Instant Gratification

Like the Spice
224 Roebling Street, Brooklyn, 718-388-5388
Williamburg
January 12 - February 17, 2007
Reception: Friday, January 12, 6:30 - 10 PM
Web Site


Instant Gratification is a group show featuring digital works by artists Brian Larossa, Chadwick Whitehead, Andrea Ackerman, Tatiana Kronberg, Anna Druzcz, and Jordon Kleinman.

Instant Gratification will challenge the common misconception that digital art is the easy way out, the lazy mans medium. In fact, Like the Spice strives to prove the very opposite, exploring the endless possibilities of creating art in this boundless, technologically challenging, medium.

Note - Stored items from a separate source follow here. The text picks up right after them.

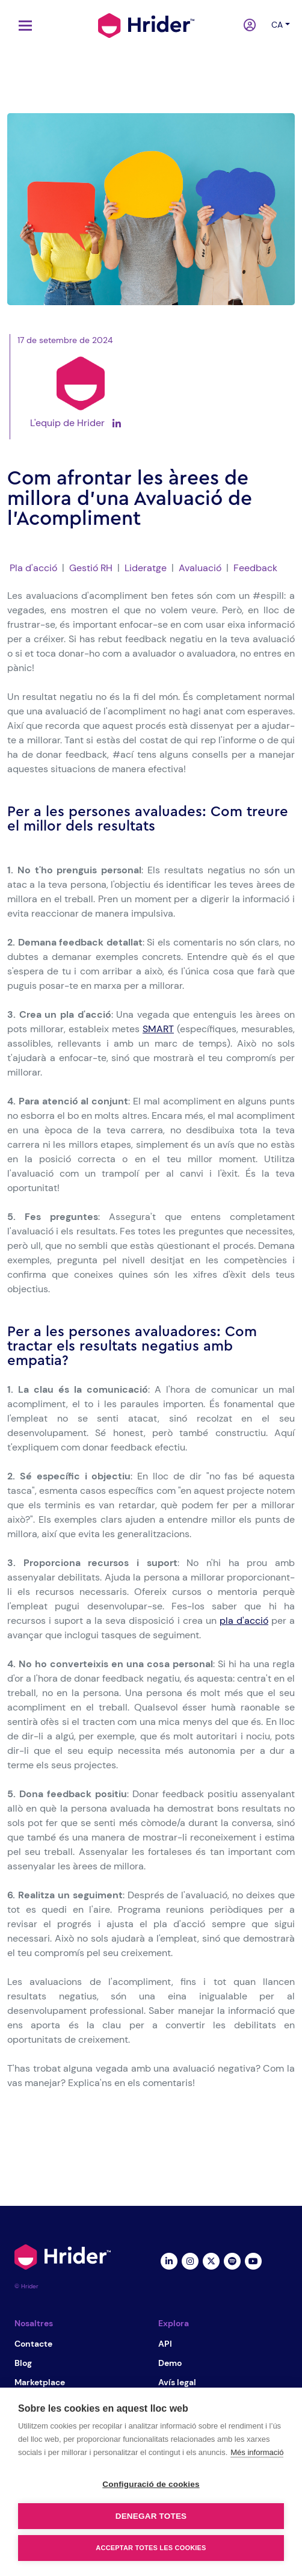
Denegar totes (151, 2516)
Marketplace (39, 2382)
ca (277, 24)
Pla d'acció (33, 568)
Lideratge (146, 568)
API (165, 2343)
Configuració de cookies (150, 2484)
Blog (23, 2363)
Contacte (33, 2343)
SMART (158, 1029)
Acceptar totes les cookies (151, 2547)
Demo (170, 2363)
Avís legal (177, 2382)
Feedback (255, 568)
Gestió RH (90, 568)
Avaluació (200, 568)
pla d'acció (244, 1620)
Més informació (256, 2452)
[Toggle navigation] (22, 25)
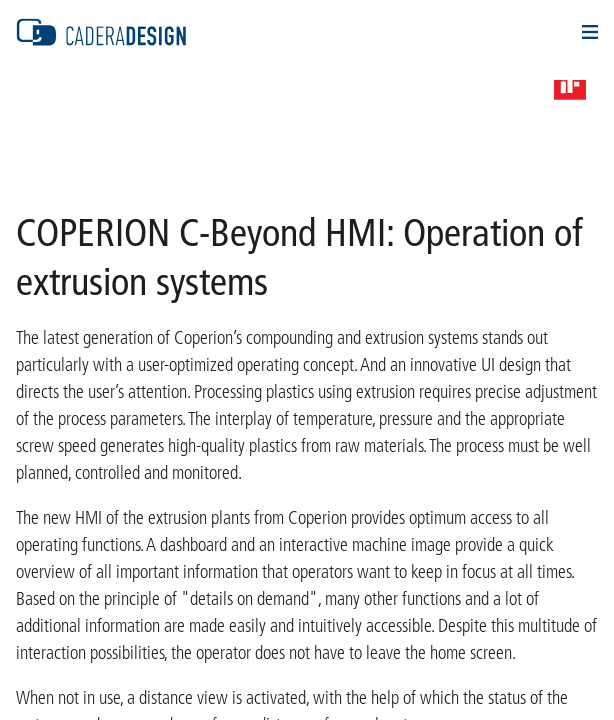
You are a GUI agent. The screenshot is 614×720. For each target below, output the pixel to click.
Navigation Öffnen (590, 32)
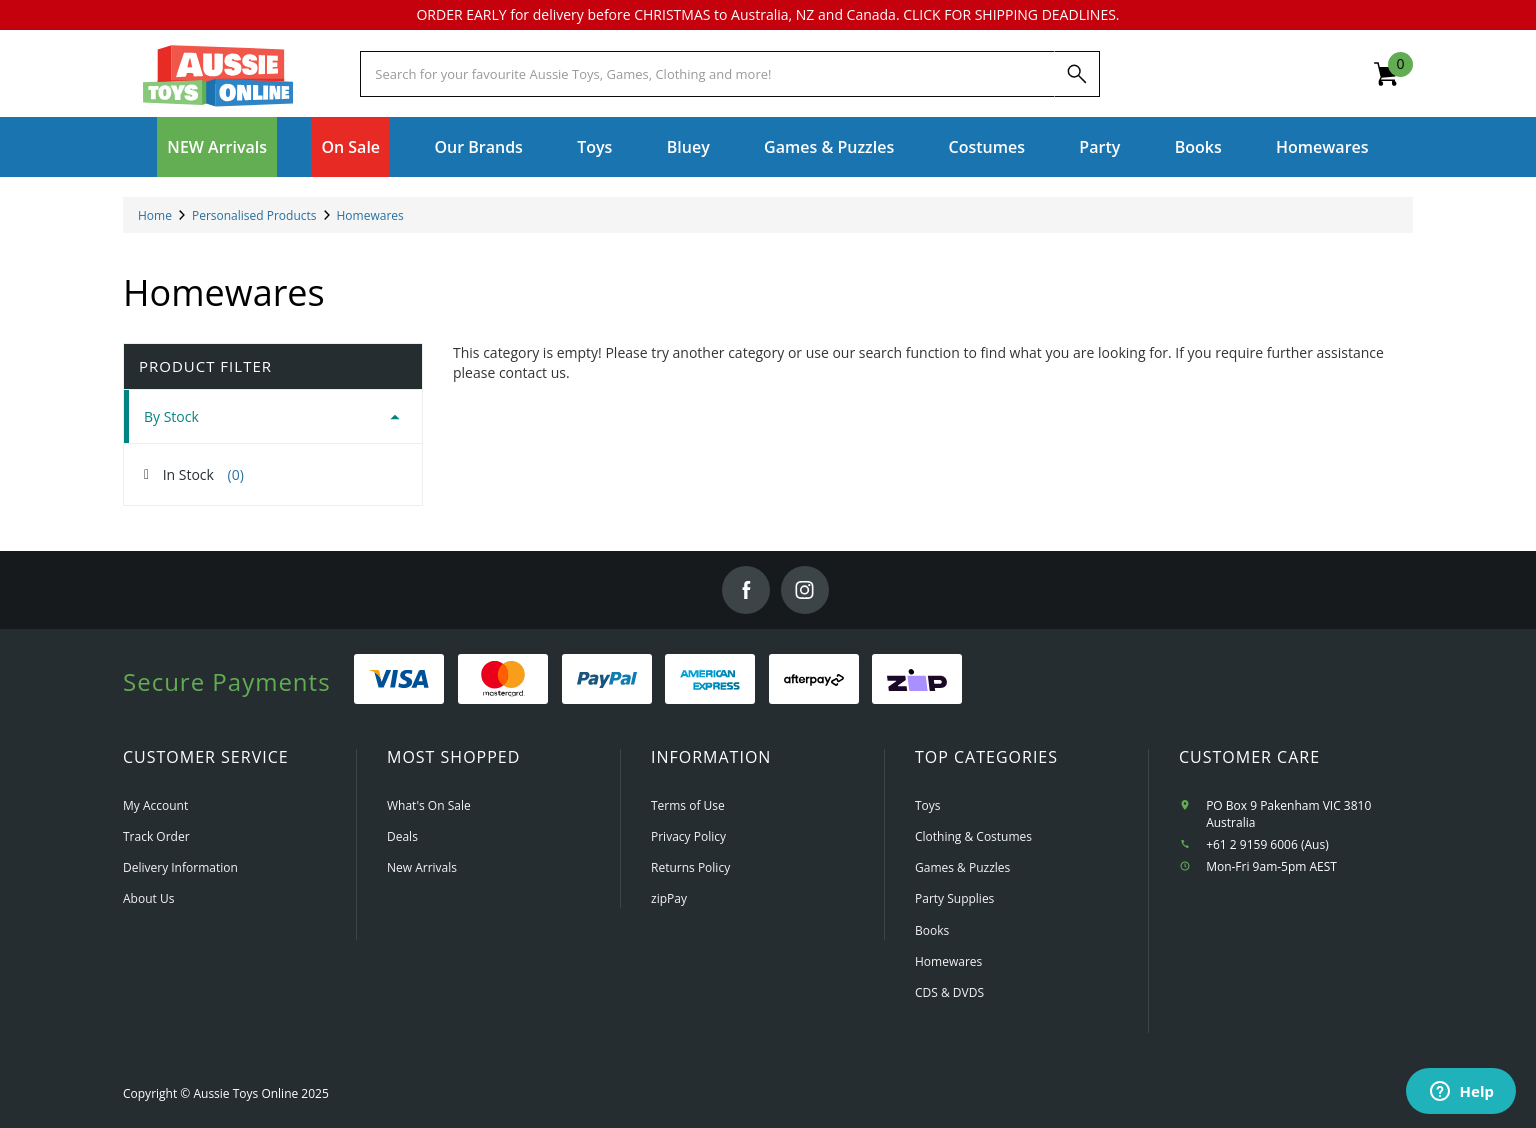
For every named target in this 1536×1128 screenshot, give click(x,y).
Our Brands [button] (478, 147)
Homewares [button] (1322, 147)
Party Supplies (954, 898)
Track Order (156, 836)
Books (1198, 147)
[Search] (1077, 74)
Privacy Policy (688, 836)
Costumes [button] (987, 147)
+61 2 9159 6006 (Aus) (1267, 844)
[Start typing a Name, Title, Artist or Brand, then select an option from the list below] (707, 74)
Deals (402, 836)
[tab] (273, 416)
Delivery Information (180, 867)
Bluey (688, 147)
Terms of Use (688, 805)
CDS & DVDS (949, 992)
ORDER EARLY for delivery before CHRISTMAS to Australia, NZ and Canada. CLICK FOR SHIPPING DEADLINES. (767, 14)
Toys (928, 805)
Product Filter (205, 366)
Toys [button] (594, 147)
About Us (148, 898)
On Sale (350, 147)
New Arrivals (422, 867)
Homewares (948, 961)
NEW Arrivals (217, 147)
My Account (155, 805)
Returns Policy (690, 867)
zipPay (669, 898)
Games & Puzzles (962, 867)
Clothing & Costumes (973, 836)
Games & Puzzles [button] (829, 147)
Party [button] (1099, 147)
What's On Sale (429, 805)
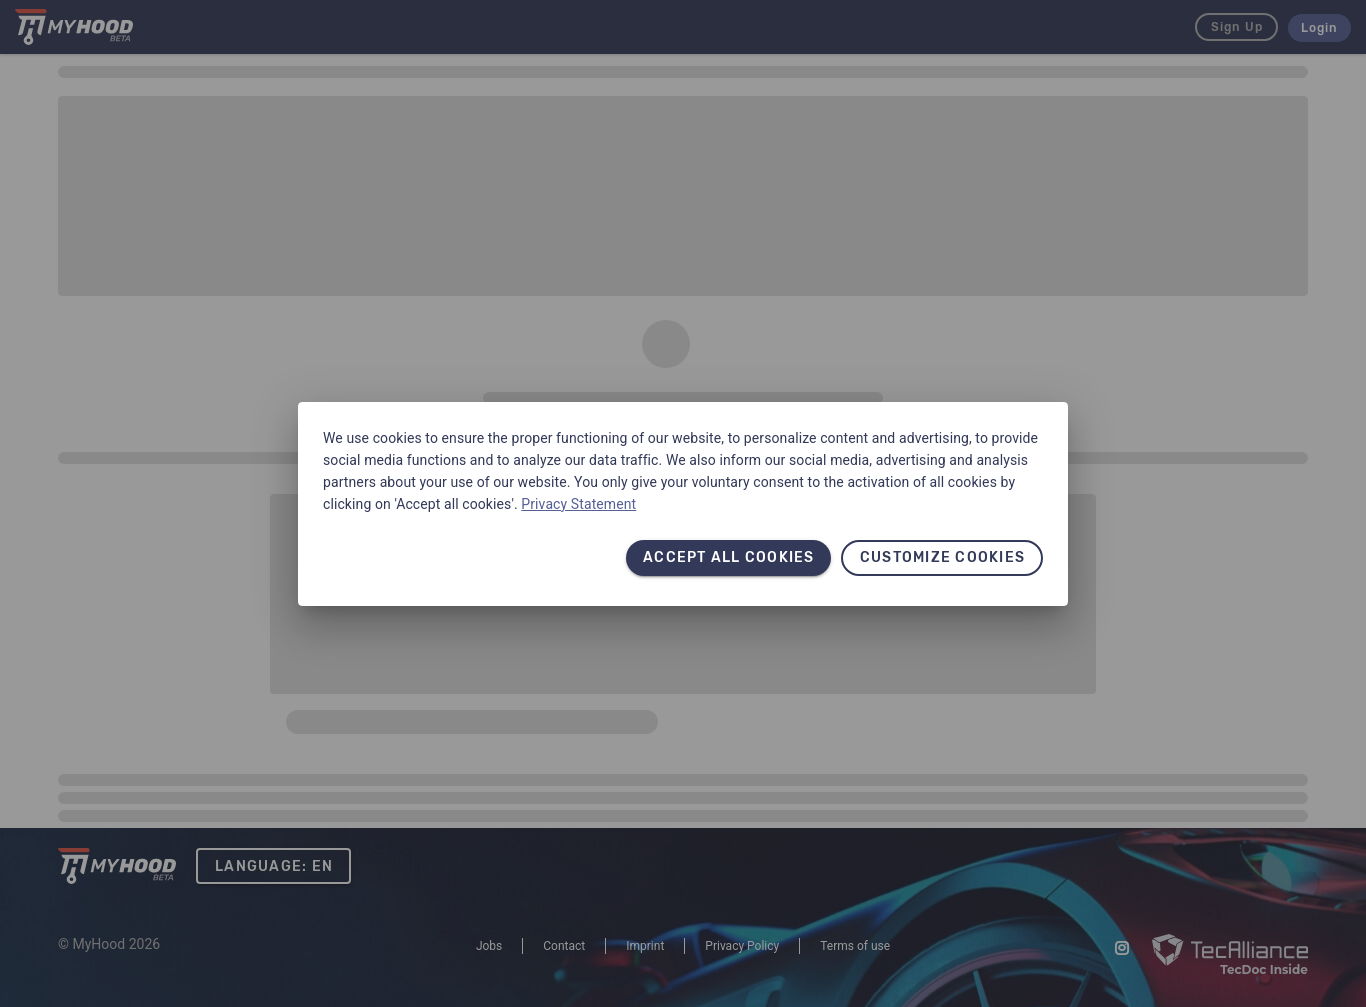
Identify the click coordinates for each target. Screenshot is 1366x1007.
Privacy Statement (578, 504)
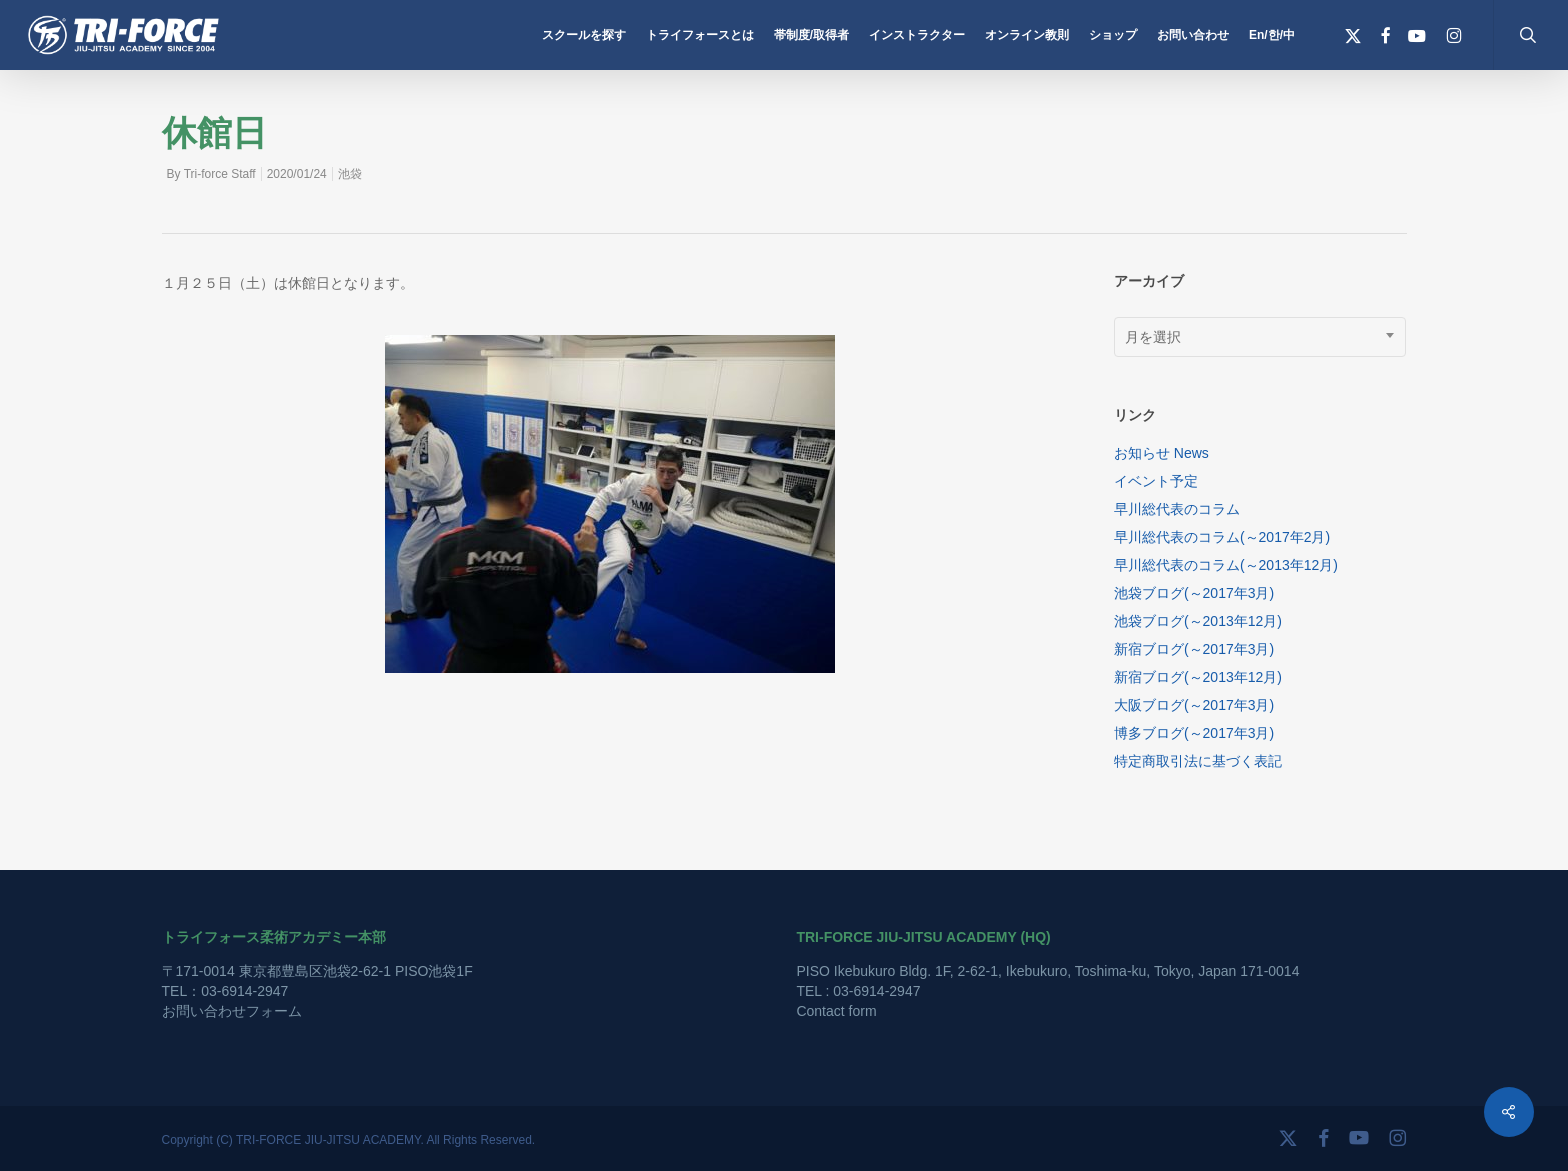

Instant Gratification seeks to confront and diffuse the attacks leveled not only on the medium itself but also at its capacity for yielding conceptually relevant and aesthetically appealing pieces. Here at Like the Spice it is our aim to refute the idea that digital pieces lack concept, existing only to exploit processes. Like the spice’s emerging digital artists employ techniques to reflect and critique our technology dependent cultural climate. Their concepts simultaneously transcend and legitimizing the medium.

In their efforts to provide a dialogue in the relatively new discourse of the digital world, these artists explore the digital landscape enlightening, distorting, deceiving and altering our perceptions of reality with unconventional uses of light, line, color and space.

Brian Larossa: born in Atlanta, Georgia. 23 years Brian later received a Master’s degree from the Maryland Institute College of Art. Using DNA as a closed data set, Brian builds open-ended video climates, exploring the intricacies of the simple/complex dichotomy.

Chadwick Whitehead: “Chadwick Whitehead makes images with graphic cuts and distinct strokes. The focus is the narrative and the character of the marks.” Ny Arts Magazine

Andrea Ackerman: is a digital artist living in New York. In her previous 3D computer animation, “Rose Breathing”, a synthetic rose is imbued with such human qualities as respiration and locomotion.

Tatiana Kronberg: is interested in myth as a phenomenon in our society. The photographs in the show are from the series in which she re-examines the story of the Soviet child-hero Pavlik Morozov. To do so she employs a singe protagonist-a Soviet-era schoolgirl played by the artist herself-set in the American landscape.

Anna Druzcz: artist working primarily within medium of digital photography and digital imaging. Her work consists of digital composites images of desolate, post-human, artificially enhanced and visibly altered natural environments.

Jordon Kleinman: Jordan’s work explores the order that exists within the random and chaotic situations of life.